*Your task*.
Copy word for word, please, the lines of the entries below running from the one containing "Outline <item>right iliac vein</item>." to the one containing "Where is portal", both ends included.

*Source material*.
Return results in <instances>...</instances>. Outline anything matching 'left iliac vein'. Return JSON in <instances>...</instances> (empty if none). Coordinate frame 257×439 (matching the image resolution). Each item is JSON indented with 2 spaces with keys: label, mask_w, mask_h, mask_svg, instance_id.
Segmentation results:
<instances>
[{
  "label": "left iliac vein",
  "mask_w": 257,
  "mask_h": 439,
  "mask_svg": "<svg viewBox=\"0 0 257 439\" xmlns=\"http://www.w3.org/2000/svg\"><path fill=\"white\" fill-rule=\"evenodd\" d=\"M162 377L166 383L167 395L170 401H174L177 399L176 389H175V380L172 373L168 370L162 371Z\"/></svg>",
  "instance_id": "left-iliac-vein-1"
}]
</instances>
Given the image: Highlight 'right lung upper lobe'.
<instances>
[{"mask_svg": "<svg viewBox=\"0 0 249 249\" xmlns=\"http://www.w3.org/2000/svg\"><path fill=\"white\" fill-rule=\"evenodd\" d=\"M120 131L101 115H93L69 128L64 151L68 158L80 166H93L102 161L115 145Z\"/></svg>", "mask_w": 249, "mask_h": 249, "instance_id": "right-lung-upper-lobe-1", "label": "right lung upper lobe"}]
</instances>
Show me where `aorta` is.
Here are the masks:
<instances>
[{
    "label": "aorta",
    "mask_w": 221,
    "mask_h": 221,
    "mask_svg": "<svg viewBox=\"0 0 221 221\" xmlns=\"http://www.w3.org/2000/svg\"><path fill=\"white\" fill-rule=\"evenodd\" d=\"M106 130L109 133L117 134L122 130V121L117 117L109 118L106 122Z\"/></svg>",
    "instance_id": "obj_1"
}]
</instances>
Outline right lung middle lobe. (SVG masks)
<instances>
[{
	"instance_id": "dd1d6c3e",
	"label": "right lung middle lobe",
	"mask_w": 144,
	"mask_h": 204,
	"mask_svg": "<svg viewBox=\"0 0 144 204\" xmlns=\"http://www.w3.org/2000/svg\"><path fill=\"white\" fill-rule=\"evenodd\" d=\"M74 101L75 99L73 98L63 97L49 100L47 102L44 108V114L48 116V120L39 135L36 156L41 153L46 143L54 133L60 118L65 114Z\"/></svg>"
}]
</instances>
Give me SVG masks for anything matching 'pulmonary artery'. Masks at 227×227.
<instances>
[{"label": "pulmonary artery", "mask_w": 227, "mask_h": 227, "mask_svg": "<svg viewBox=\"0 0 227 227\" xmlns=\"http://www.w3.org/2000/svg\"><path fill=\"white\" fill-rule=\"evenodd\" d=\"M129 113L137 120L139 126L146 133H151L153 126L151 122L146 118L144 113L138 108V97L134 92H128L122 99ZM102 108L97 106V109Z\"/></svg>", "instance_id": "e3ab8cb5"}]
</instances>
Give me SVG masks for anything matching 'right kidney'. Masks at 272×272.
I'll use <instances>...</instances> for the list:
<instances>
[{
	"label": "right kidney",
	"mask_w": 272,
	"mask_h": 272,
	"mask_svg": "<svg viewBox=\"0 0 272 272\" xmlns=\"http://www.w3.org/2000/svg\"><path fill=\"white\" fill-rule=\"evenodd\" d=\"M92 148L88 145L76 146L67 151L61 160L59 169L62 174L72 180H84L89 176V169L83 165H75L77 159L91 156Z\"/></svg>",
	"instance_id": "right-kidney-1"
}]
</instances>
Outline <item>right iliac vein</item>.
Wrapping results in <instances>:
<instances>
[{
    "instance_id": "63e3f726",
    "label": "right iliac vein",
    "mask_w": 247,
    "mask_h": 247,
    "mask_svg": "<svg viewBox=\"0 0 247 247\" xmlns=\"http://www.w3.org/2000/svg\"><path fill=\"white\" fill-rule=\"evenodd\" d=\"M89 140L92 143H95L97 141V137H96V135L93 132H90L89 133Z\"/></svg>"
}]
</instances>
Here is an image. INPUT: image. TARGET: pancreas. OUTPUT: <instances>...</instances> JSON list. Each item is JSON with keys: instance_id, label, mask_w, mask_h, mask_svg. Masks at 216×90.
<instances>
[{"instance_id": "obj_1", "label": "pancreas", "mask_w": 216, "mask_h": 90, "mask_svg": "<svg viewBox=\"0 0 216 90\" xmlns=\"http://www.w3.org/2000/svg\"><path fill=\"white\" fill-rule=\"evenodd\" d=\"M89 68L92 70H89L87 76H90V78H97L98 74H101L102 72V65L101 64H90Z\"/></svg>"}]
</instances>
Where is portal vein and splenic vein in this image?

---

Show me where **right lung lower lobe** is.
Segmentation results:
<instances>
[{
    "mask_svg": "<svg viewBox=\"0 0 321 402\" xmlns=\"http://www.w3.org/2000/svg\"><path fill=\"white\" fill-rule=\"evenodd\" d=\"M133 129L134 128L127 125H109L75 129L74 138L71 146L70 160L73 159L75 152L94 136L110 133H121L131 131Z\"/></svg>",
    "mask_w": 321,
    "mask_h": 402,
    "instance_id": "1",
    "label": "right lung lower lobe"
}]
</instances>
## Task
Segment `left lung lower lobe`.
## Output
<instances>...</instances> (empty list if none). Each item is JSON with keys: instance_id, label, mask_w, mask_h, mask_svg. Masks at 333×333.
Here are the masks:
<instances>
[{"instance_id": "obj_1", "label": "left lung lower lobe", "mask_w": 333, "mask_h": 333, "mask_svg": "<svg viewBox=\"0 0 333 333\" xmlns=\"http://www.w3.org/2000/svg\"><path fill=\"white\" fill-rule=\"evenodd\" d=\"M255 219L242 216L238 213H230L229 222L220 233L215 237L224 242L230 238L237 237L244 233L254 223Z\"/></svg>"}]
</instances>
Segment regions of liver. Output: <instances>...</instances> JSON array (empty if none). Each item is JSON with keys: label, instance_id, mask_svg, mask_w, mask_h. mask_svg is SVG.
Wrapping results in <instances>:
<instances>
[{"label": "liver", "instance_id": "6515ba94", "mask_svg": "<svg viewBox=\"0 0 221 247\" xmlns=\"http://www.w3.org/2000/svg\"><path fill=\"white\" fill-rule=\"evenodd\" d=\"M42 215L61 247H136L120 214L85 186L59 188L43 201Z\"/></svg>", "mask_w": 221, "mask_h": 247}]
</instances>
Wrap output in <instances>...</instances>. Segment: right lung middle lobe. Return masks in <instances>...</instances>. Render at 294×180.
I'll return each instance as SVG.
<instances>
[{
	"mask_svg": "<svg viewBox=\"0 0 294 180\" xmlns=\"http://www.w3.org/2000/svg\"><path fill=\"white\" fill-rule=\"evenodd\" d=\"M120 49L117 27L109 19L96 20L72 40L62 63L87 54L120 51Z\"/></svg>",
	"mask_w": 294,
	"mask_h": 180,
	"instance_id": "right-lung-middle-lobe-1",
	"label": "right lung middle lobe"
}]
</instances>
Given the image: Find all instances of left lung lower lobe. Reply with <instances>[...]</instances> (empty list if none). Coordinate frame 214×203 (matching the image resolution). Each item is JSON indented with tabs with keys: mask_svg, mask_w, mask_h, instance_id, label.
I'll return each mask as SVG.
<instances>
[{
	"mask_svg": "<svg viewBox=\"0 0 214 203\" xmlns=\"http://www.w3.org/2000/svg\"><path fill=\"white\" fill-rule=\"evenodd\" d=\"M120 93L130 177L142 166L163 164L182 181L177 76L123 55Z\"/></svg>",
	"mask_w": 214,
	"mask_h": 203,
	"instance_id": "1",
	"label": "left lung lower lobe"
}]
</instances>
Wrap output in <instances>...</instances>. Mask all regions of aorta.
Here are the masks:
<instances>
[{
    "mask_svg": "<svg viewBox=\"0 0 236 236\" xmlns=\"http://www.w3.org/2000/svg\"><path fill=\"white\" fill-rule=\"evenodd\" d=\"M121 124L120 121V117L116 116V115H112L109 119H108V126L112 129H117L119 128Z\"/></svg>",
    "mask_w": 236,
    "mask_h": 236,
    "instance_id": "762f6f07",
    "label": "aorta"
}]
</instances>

*Answer to the problem*.
Outline <item>right iliac vein</item>.
Wrapping results in <instances>:
<instances>
[{
    "instance_id": "63e3f726",
    "label": "right iliac vein",
    "mask_w": 247,
    "mask_h": 247,
    "mask_svg": "<svg viewBox=\"0 0 247 247\" xmlns=\"http://www.w3.org/2000/svg\"><path fill=\"white\" fill-rule=\"evenodd\" d=\"M89 140L92 143H95L97 141V137H96V135L93 132H90L89 133Z\"/></svg>"
}]
</instances>
Here is an image. INPUT: image. TARGET: pancreas. OUTPUT: <instances>...</instances> JSON list. Each item is JSON with keys: instance_id, label, mask_w, mask_h, mask_svg. Masks at 216×90.
<instances>
[{"instance_id": "obj_1", "label": "pancreas", "mask_w": 216, "mask_h": 90, "mask_svg": "<svg viewBox=\"0 0 216 90\" xmlns=\"http://www.w3.org/2000/svg\"><path fill=\"white\" fill-rule=\"evenodd\" d=\"M89 68L92 70H89L87 76H90V78H97L98 74H101L102 72V65L101 64H90Z\"/></svg>"}]
</instances>
Where is portal vein and splenic vein in this image?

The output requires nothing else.